You know where I stand on this. There’s a fault line between the parties on this – particularly on Medicaid, where there’s a legitimate difference – but overall the fault line is not at all worthy of being called a “great debate.” One side (Republicans) wants to transform safety net programs and would probably get no further than cutting them; the other side (Democrats) wants to cut them and will use its power to force their allies along. Democrats have become the party of austerity, and they see the question as, bizarrely, one of credibility. You don’t earn your stripes in Washington unless you hurt a poor person, I guess.
Sadly, even in the midst of the speeches over the last two days, you had some austerity policy snuck in. Bill Clinton had a piece about Bowles-Simpson, the least well-received part of the whole address. Elizabeth Warren had a (fleeting, admittedly) reference to reducing debt, and she wasn’t talking about private individuals, for whom it would be a good strategy. Cory Booker introduced the party platform with several paeans to deficit fetishism. And according to a top aide, the President will pursue this as well tonight.
Stephanie Cutter, appearing on CNN’s Starting Point on Thursday, said, “I think you will hear the president lay out his plan of balanced deficit reduction where everybody pays their fair share and we cut what we don’t need and that includes entitlement reform.”
It doesn’t matter that the rank-and-file views this with skepticism. We saw how much the rank-and-file mattered on that platform vote yesterday. They’ll fall in line.
The austerity experiment in the rest of the world has been a total failure. The US is in a slightly better economic position at the moment, but that doesn’t really make it any better a position to sharply pull back on fiscal accommodation. Indeed, the fiscal accommodation is one of the reasons the country IS in that better economic position, relatively speaking. And the adequacy of these programs for beneficiaries should really be the focus rather than actuarial projections 25 years in the future. That’s especially true when there’s an ongoing mass employment crisis, a fire burning through the country of wasted human capital.

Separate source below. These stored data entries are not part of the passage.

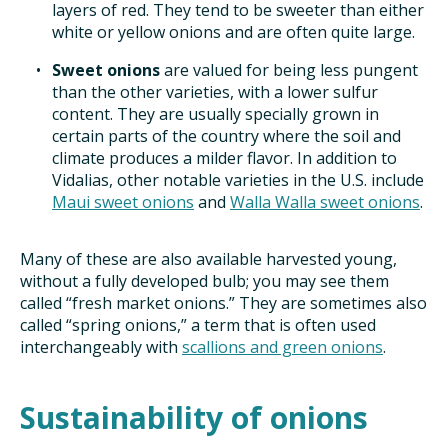
layers of red. They tend to be sweeter than either
white or yellow onions and are often quite large.
Sweet onions
are valued for being less pungent
than the other varieties, with a lower sulfur
content. They are usually specially grown in
certain parts of the country where the soil and
climate produces a milder flavor. In addition to
Vidalias, other notable varieties in the U.S. include
Maui sweet onions
and
Walla Walla sweet onions
.
Many of these are also available harvested young,
without a fully developed bulb; you may see them
called “fresh market onions.” They are sometimes also
called “spring onions,” a term that is often used
interchangeably with
scallions and green onions
.
Sustainability of onions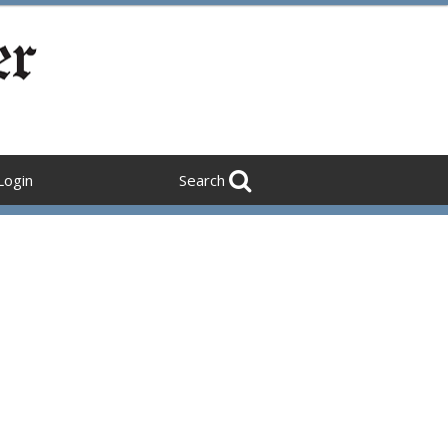
Login
Search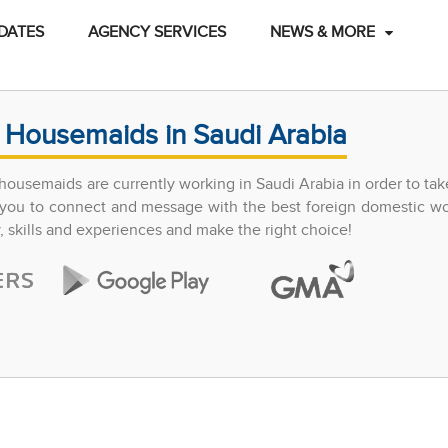
DATES
AGENCY SERVICES
NEWS & MORE
 Housemaids in Saudi Arabia
ousemaids are currently working in Saudi Arabia in order to tak
ow you to connect and message with the best foreign domestic w
y, skills and experiences and make the right choice!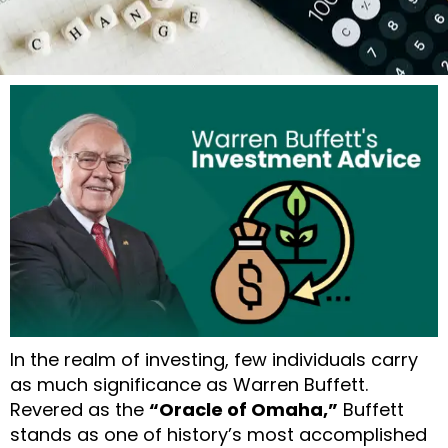
In the realm of investing, few individuals carry
as much significance as Warren Buffett.
Revered as the
“Oracle of Omaha,”
Buffett
stands as one of history’s most accomplished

But Democrats have truly embraced this policy of fiscal austerity. What saved us from this once is the total intransigence on the part of Republicans to accept a good deal and provide the cover in the form of a modest tax increase. If Democrats let the Bush tax cuts expire, however, they can get what they term a modest tax increase through a tax cut bill, and layer on their spending austerity changes, including social insurance. So even if there’s no warp-speed “deal” after the elections, you would have to look out for one shortly thereafter.
If you want to raise your voice in dissent, now would be a good time.